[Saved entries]
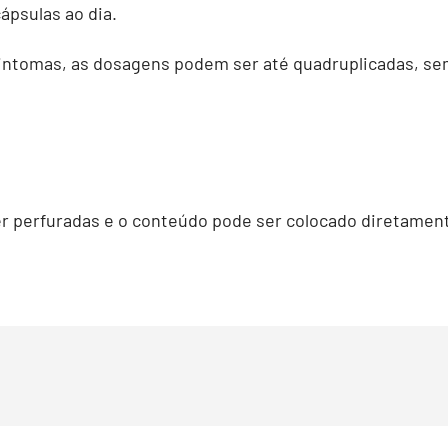
ápsulas ao dia.
ntomas, as dosagens podem ser até quadruplicadas, sem
er perfuradas e o conteúdo pode ser colocado diretamen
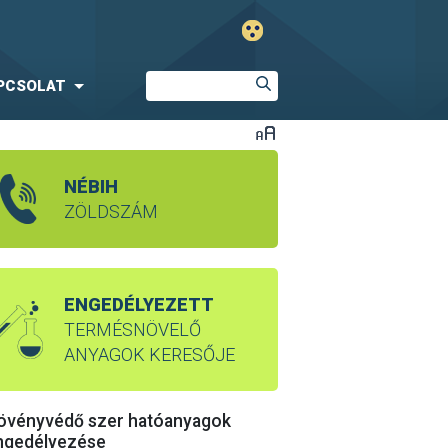
PCSOLAT
NÉBIH
ZÖLDSZÁM
ENGEDÉLYEZETT
TERMÉSNÖVELŐ
ANYAGOK KERESŐJE
övényvédő szer hatóanyagok
ngedélyezése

▸ **TASK DETAILS**
Copy every line above word for word and exclude the pictures.

▸ **RESPONSE BELOW**
ápsulas ao dia.
ntomas, as dosagens podem ser até quadruplicadas, sem
er perfuradas e o conteúdo pode ser colocado diretamen
PCSOLAT
NÉBIH
ZÖLDSZÁM
ENGEDÉLYEZETT
TERMÉSNÖVELŐ
ANYAGOK KERESŐJE
övényvédő szer hatóanyagok
ngedélyezése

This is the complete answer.